THYROID: NODULES AND MALIGNANT TUMORS
- The incidental discovery of thyroid nodules must be reported, but this creates potentially large medicoeconomic burdens with little return in improved longevity and/or quality of life relative to the costs incurred. Therefore, follow-up plans must be rational and not based only on the nodule characteristics.
- Imaging with magnetic resonance and computed tomography is very useful to determine the primary tumor extent and regional nodal metastases.
- Fluorine-18 2-fluoro-2-deoxy-D-glucose positron emission tomography (FDG-PET) has a role that should be customized for each patient.

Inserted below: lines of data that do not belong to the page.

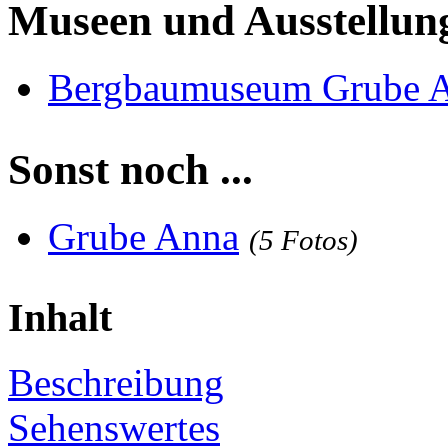
Museen und Ausstellun
Bergbaumuseum Grube A
Sonst noch ...
Grube Anna
(5 Fotos)
Inhalt
Beschreibung
Sehenswertes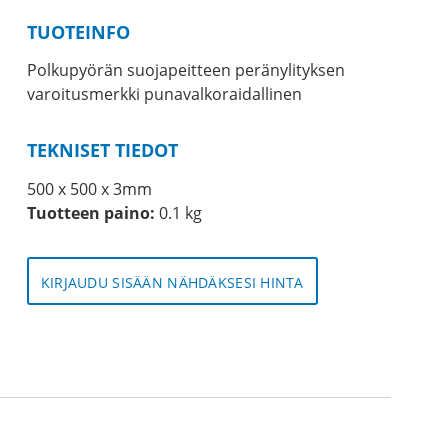
TUOTEINFO
Polkupyörän suojapeitteen peränylityksen
varoitusmerkki punavalkoraidallinen
TEKNISET TIEDOT
500 x 500 x 3mm
Tuotteen paino:
0.1 kg
KIRJAUDU SISÄÄN NÄHDÄKSESI HINTA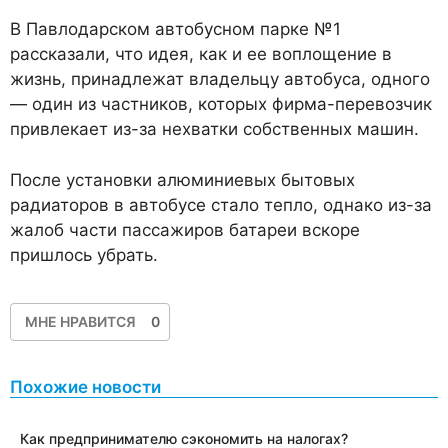
В Павлодарском автобусном парке №1
рассказали, что идея, как и ее воплощение в
жизнь, принадлежат владельцу автобуса, одного
— один из частников, которых фирма-перевозчик
привлекает из-за нехватки собственных машин.
После установки алюминиевых бытовых
радиаторов в автобусе стало тепло, однако из-за
жалоб части пассажиров батареи вскоре
пришлось убрать.
МНЕ НРАВИТСЯ
0
Похожие новости
​Как предпринимателю сэкономить на налогах?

- Imaging aids significantly in treatment selection and surveillance for recurrence.
Thyroid Nodule Evaluation
Thyroid nodules are commonly detected on physical examination and even more commonly identified as incidental findings on computed tomography (CT), magnetic resonance imaging (MRI), radionuclide studies, and ultrasound examinations of the neck done for other purposes than evaluating the thyroid gland (Fig. 172.1). Risk factors that strongly suggest necessary biopsy or removal include a thyroid mass in a child or young adult, history of neck irradiation, family history of thyroid cancer, rapid growth, lymphadenopathy, or tracer accumulation on a fluorine-18 2-fluoro-2-deoxy-D-glucose positron emission tomography (FDG-PET) study (Fig. 172.1E–G). An older patient with a relatively soft, multinodular gland that has been stable for many years represents the other end of the spectrum. In the middle are sets of imaging criteria that are aimed at follow-up strategies in less clear-cut circumstances. In reality, many thyroid cancers will have no impact on a person’s life (Fig. 172.1). The socioeconomic and medical dilemma of how to manage incidentally discovered thyroid nodules is discussed in subsequent sections. It is not a simple issue at this point in time.
Thyroid Cancer Evaluation
Thyroid carcinoma is a relatively uncommon disease of highly variable clinical behavior. Many of these cancers will never threaten the life expectancy of the patient even if left untreated (Fig. 172.1A–D). Still, imaging is important for proper medical decision making, especially in cancers that have spread beyond the gland capsule.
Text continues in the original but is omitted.